Cider, beer, and wine are all naturally still unless carbon dioxide is somehow added to make it sparkling. With a keg system, this is easy, as the drink is held under pressure, forcing it to absorb CO2. However, to make a drink in a bottle be sparkling, large bottling plants force carbonate their drinks, a method not available to the home brewer. Instead, the home brewer needs to employ a technique known as “bottle conditioning.”

Bottle conditioning can be done with near dry (1.005 or less) wines, ciders, or beer or a dry wine, cider or beer with a small amount of sugar, usually referred to as “priming sugar,” added to the batch. The batch is promptly bottled without preservatives. The yeast will begin eating the sugar and releasing CO2, but there is no place for the CO2 to go, so the liquid absorbs the CO2. For beer and cider, they are drinkable in about two weeks, and not waiting to consume the beverage helps reduce exploding bottles from building pressure from the CO2.

One can tell if the drink was force carbonated or bottle conditioned by looking at the bubbles.
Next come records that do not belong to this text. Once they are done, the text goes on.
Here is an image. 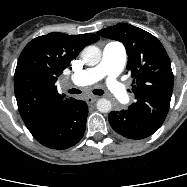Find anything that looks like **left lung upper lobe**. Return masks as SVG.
Returning a JSON list of instances; mask_svg holds the SVG:
<instances>
[{
    "instance_id": "obj_1",
    "label": "left lung upper lobe",
    "mask_w": 187,
    "mask_h": 187,
    "mask_svg": "<svg viewBox=\"0 0 187 187\" xmlns=\"http://www.w3.org/2000/svg\"><path fill=\"white\" fill-rule=\"evenodd\" d=\"M124 44L127 69L133 78L136 102L129 111L161 126L167 116L173 90L169 57L161 42L147 31L127 23H118L97 32Z\"/></svg>"
}]
</instances>
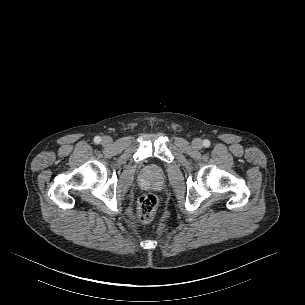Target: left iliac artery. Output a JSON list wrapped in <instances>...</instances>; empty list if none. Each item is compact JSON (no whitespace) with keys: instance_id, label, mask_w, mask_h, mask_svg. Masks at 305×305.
<instances>
[{"instance_id":"obj_1","label":"left iliac artery","mask_w":305,"mask_h":305,"mask_svg":"<svg viewBox=\"0 0 305 305\" xmlns=\"http://www.w3.org/2000/svg\"><path fill=\"white\" fill-rule=\"evenodd\" d=\"M203 146H204V147H209V146H210V141H209L208 139H205V140L203 141Z\"/></svg>"}]
</instances>
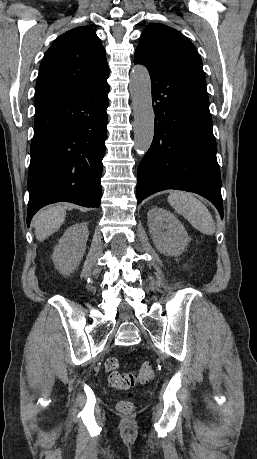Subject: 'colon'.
Masks as SVG:
<instances>
[{"instance_id": "1", "label": "colon", "mask_w": 257, "mask_h": 459, "mask_svg": "<svg viewBox=\"0 0 257 459\" xmlns=\"http://www.w3.org/2000/svg\"><path fill=\"white\" fill-rule=\"evenodd\" d=\"M119 361L116 358H108L105 361V372L108 382L112 387L128 390L133 388L138 383L150 382L155 378L154 366L151 362H145L136 372L120 373L118 371ZM132 394H128V398L121 400L118 403L119 411L123 413H131L133 403L131 401Z\"/></svg>"}]
</instances>
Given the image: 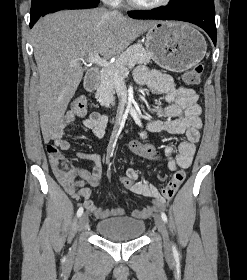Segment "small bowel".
<instances>
[{
    "label": "small bowel",
    "mask_w": 247,
    "mask_h": 280,
    "mask_svg": "<svg viewBox=\"0 0 247 280\" xmlns=\"http://www.w3.org/2000/svg\"><path fill=\"white\" fill-rule=\"evenodd\" d=\"M135 80L140 85H146L151 90L162 94L167 102L164 108L154 109L155 119L148 121L143 128L139 130L140 139H148L152 132L166 130L174 134H184L186 139L180 142L176 148L177 156H174L175 148L168 145L165 150L167 166L171 171L186 169L190 167L195 150L196 143L200 137V128L202 122L200 119L201 106L198 103V96L193 89L178 86L173 79L162 74L159 71H149L145 67H138L135 71ZM75 115L72 112L66 113L56 128L52 131L50 139L54 146L62 150H68L70 143L64 138L66 128L74 121ZM108 124V117L99 112L91 113L82 121L84 128L91 130L95 136L103 137ZM76 158L81 160H91L95 163L92 171L76 167L74 175L70 179L59 178L64 189L76 199H80L85 208L98 219H106L113 216H123V208L104 209L95 205L91 199V190L87 186L100 187L102 166L100 157L96 154L84 152L76 153ZM133 181V186L127 188L136 195H141L152 199L153 203L142 209H134L131 216L136 219H142L149 216L154 209L162 205L165 200L158 189L149 181H138V172L129 168L126 175Z\"/></svg>",
    "instance_id": "1"
}]
</instances>
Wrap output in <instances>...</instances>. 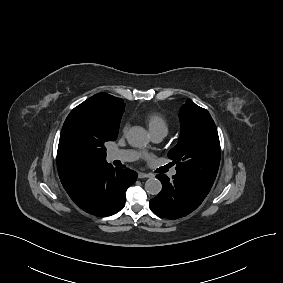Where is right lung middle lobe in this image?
I'll return each mask as SVG.
<instances>
[{"mask_svg":"<svg viewBox=\"0 0 283 283\" xmlns=\"http://www.w3.org/2000/svg\"><path fill=\"white\" fill-rule=\"evenodd\" d=\"M124 107L107 111L89 99L75 107L63 124L57 157L80 167L106 162L105 144L116 140Z\"/></svg>","mask_w":283,"mask_h":283,"instance_id":"obj_1","label":"right lung middle lobe"}]
</instances>
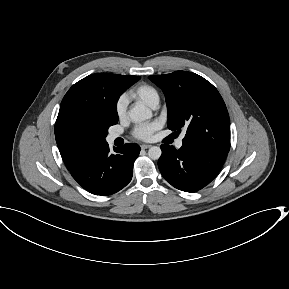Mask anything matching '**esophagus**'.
<instances>
[{
	"label": "esophagus",
	"mask_w": 289,
	"mask_h": 289,
	"mask_svg": "<svg viewBox=\"0 0 289 289\" xmlns=\"http://www.w3.org/2000/svg\"><path fill=\"white\" fill-rule=\"evenodd\" d=\"M150 147H151V145H149V144H142L141 145V149H148Z\"/></svg>",
	"instance_id": "34e87169"
}]
</instances>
Bottle conditioned bubbles are smaller, more consistent in size, and last longer.

One draw back to bottle conditioning is that there will be a little bit of lees that form in the bottle. The trick is to not pour the lees when pouring the cider, as the lees will create cloudiness in the drink, and can affect the flavor when drinking the cider. Otherwise, the lees can be removed with a champagne technique called degorging. After being bottled in champagne bottles, which can handle higher pressures, and then allowed to age for a year, the bottles are slowly turned upside down, allowing the lees to collect in the neck of the bottle. The necks are submerged into a very cold solution that causes the necks and their contents to freeze, allowing the bottle to be opened, the lees to be removed in the frozen ice, and the bottles to be recorked before the majority of the gas to escape.
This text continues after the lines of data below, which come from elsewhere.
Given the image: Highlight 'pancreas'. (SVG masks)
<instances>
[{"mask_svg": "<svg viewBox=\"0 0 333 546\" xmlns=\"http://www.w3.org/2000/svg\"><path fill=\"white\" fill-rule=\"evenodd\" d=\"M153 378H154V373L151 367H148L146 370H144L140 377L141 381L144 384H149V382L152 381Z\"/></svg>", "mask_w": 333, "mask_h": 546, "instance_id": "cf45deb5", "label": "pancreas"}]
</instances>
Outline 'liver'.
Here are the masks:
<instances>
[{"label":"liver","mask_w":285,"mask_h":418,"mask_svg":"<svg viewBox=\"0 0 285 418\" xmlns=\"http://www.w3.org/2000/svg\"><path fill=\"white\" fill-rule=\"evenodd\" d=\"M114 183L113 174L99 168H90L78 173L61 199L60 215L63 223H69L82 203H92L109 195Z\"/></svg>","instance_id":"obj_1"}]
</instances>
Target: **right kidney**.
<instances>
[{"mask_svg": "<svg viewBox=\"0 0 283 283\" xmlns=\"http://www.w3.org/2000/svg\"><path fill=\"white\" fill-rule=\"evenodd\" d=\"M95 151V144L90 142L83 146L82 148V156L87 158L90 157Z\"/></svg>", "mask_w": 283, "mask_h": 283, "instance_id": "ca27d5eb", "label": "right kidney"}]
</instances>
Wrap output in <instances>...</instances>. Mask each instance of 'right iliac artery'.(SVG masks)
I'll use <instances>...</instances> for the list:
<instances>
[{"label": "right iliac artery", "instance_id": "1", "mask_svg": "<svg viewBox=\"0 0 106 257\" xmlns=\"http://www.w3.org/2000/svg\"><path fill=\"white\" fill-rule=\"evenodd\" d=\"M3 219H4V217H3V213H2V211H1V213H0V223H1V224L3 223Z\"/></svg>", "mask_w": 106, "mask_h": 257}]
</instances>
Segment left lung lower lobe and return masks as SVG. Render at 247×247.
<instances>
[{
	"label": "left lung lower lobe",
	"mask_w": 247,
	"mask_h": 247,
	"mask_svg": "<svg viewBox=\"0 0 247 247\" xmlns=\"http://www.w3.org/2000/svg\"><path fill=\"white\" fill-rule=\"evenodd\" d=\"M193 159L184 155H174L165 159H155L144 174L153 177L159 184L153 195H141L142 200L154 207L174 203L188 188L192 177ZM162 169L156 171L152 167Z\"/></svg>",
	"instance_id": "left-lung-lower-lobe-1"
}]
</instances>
Due to the addition of yeast in the presence of residual sugar in a sweet cider, bottle conditioning is tricky and recommended being avoided on the small scale. It is possible after adding the solution and waiting a few days to pasteurize the bottles, but as Andrew Lea cautions, “I suggest goggles and strong gloves for this an a rehearse procedure for dealing the broken glass since burst bottles are a very real possibility.” Instead, consider using a keg system or forced carbonation for a sweet carbonated cider.